2.1 Steuererklärungen bei der zuständigen Finanzbehörde
Rz. 4
Eine Verpflichtung zur Entgegennahme der mündlichen Erklärung besteht nur für die jeweils örtlich und sachlich zuständige Finanzbehörde, ein Anspruch auf Entgegennahme einer Erklärung und Übermittlung an die zuständige Finanzbehörde dagegen nicht.
Rz. 5
§ 151 AO betrifft den Erklärungspflichtigen. Ist der Erklärungspflichtige nicht handlungsfähig i. S. v. § 79 AO, so hat der gesetzliche Vertreter für ihn zu handeln. In diesem Fall ist auf die persönlichen Verhältnisse des gesetzlichen Vertreters abzustellen. Wer handlungsunfähig ist, den trifft persönlich keine Erklärungspflicht. § 151 AO gilt damit in diesen Fällen nicht.
2.2 Unzumutbarkeit der Schriftform bzw. der elektronischen Übermittlung
Rz. 6
Die mündliche Abgabe der Steuererklärung ist nach § 151 AO nur zulässig, wenn die Einhaltung der Schriftform oder einer Pflicht zur elektronischen Übermittlung dem Stpfl. nach seinen persönlichen Verhältnissen nicht zugemutet werden kann. Der Begriff der "Zumutbarkeit" ist ein unbestimmter Rechtsbegriff, der erforderlichenfalls der vollen gerichtlichen Nachprüfung unterliegt.
Rz. 7
Die Einhaltung der gesetzlich vorgeschriebenen Form und insbesondere die Steuerselbstberechnung sind nicht zumutbar, wenn der Erklärungspflichtige aus körperlichen oder geistigen Gründen hierzu nicht in der Lage ist.
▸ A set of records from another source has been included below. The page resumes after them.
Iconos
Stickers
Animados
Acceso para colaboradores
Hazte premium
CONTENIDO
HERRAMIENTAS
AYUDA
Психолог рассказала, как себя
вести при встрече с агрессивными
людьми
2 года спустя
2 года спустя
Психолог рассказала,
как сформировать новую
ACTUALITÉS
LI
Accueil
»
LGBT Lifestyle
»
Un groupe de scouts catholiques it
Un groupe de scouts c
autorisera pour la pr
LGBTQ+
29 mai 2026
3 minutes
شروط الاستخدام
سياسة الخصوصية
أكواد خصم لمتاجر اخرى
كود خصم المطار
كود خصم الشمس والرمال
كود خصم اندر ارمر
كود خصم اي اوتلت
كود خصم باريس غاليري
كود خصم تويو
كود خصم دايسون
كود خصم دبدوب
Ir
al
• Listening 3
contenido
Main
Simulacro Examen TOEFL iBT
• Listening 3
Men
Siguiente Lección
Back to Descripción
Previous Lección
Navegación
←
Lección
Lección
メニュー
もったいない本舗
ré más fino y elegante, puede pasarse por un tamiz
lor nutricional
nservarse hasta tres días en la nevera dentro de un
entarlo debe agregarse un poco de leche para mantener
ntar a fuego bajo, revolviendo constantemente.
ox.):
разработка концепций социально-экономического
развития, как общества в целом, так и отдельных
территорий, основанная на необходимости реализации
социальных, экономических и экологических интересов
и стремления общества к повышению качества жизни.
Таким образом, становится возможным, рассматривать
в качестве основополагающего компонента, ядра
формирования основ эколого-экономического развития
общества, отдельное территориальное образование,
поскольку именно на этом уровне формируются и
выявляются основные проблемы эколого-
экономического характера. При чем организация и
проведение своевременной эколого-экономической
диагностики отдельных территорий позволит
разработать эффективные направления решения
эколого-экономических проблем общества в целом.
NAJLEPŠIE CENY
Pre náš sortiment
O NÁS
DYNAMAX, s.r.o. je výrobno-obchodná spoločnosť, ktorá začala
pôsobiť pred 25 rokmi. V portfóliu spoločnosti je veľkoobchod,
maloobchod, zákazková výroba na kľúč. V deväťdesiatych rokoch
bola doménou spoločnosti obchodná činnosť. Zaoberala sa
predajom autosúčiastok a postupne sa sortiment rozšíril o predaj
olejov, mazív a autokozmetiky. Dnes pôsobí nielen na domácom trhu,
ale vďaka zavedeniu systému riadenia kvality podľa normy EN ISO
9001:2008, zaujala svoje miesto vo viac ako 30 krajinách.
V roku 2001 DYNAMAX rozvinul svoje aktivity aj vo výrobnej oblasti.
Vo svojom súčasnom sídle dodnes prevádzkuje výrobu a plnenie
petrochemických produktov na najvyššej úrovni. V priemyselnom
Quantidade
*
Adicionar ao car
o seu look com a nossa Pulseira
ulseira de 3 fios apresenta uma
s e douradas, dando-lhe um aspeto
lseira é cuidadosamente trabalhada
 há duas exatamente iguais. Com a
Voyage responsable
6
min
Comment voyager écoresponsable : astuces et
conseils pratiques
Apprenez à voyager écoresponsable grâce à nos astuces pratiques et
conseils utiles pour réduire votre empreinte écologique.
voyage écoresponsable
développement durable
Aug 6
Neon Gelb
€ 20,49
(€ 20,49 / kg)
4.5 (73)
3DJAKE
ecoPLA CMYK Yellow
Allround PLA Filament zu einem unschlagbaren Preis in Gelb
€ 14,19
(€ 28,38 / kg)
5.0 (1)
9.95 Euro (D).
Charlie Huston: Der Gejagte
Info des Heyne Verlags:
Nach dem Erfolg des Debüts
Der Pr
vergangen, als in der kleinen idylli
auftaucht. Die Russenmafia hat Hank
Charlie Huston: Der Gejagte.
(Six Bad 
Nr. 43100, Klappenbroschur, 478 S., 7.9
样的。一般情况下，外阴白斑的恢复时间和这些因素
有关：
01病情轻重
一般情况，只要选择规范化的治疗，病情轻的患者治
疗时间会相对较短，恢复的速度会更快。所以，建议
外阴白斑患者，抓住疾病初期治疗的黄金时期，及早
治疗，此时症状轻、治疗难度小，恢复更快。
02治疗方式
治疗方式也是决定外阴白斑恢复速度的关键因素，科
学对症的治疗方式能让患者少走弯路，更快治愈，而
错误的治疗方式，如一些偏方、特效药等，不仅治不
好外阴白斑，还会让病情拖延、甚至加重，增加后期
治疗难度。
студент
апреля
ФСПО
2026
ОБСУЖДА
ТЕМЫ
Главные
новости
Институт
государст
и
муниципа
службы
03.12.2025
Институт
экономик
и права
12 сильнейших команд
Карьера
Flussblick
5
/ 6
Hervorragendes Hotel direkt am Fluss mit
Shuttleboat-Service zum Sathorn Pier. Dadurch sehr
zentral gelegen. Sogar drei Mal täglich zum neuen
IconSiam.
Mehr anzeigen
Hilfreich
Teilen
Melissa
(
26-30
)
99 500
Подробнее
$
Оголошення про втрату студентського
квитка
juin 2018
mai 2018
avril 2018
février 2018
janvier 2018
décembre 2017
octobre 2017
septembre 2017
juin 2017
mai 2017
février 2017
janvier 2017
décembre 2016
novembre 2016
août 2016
Reine Bequemlichkeit reicht sicherlich nicht aus, um zu einer Anwendbarkeit des § 151 AO zu kommen. Die Aufnahme an Amtsstelle ist nur für besondere Härtefälle vorgesehen. Diese Situation kann aber etwa bei geschäftlich unerfahrenen oder der deutschen Sprache unkundigen Stpfl. eintreten, wobei Ausländern jedoch nach dem Grundgedanken des § 87 AO grundsätzlich zuzumuten ist, sich der Hilfe eines Dolmetschers zu bedienen. Dies kann auch ein Familienmitglied sein. Soweit es die Selbstberechnung der Steuer in einer Steueranmeldung betrifft, muss es sich aber um Extremsituationen handeln, wenn die Einhaltung der Schriftform unzumutbar sein soll. Der sich am Geschäftsleben aktiv Beteiligende hat auch die Verpflichtung, sich die erforderlichen Grundkenntnisse zu verschaffen, um seinen steuerlichen Pflichten zu genügen.
Rz. 8
Unzumutbar ist die Einhaltung der Schriftform nicht allein durch unzureichende Kenntnis des Steuerrechts. Insbesondere gilt dies nicht, wenn dem Stpfl. nur einzelne steuerliche Aspekte nicht erklärlich sind. Die Möglichkeit nach § 151 AO kann nur dann in Betracht kommen, wenn der Erklärungspflichtige auf die Einschaltung eines Bevollmächtigten, insbesondere eines Angehörigen der steuerberatenden Berufe, aus finanziellen Gründen nicht verwiesen werden kann. Dies wird regelmäßig nur dann der Fall sein, wenn er die entstehenden Kosten nicht ohne Gefährdung des notwendigen Lebensunterhalts begleichen könnte. Der Grundsatz der Verhältnismäßigkeit ist insoweit besonders zu beachten. Maßstab für die Verweisung auf die Hilfe durch Angehörige der steuerberatenden Berufe muss die tatsächliche Bedeutung der einzelnen Steuererklärung für den konkreten Steuerfall sein.
Rz. 8a
Für die Frage, wann es einem Stpfl. nicht zumutbar ist, einer Pflicht zur elektronischen Übermittlung einer Steuererklärung nachzukommen, wird man auf die Gründe abstellen können, die nach § 150 Abs. 8 AO eine Befreiung von der elektronischen Steuererklärungspflicht begründen können. Persönlich unzumutbar ist die elektronische Übermittlung etwa dann, wenn der Stpfl. keinen Zugang zum Internet besitzt oder etwa aufgrund seines Alters gar nicht mit Computern umgehen kann. Wirtschaftlich unzumutbar ist dies, wenn der Stpfl. sich nur aufgrund seiner Verpflichtungen die notwendige Ausstattung an Computer nebst Software beschaffen müsste und ihn dieses wirtschaftlich überfordern würde. Es ist ersichtlich, dass diese Voraussetzungen in der heutigen Zeit nur in recht wenigen Fällen zum Tragen kommen dürften.
Rz. 9
Der Liquidator einer GmbH ist zur Erfüllung der ihm gem. § 34 Abs. 1 AO i. V. m. § 70 GmbHG obliegenden Steuererklärungspflicht grundsätzlich verpflichtet, notfalls auch eigene Mittel einzusetzen. Auch der Insolvenzverwalter ist nicht zur Verweigerung der Erfüllung der Steuererklärungspflicht berechtigt, weil er für die damit verbundene Arbeit bei Massearmut kein angemessenes Entgelt erwarten kann. In diesen Fällen kommt sogar die Festsetzung eines Zwangsgelds gegen den Insolvenzverwalter in Betracht.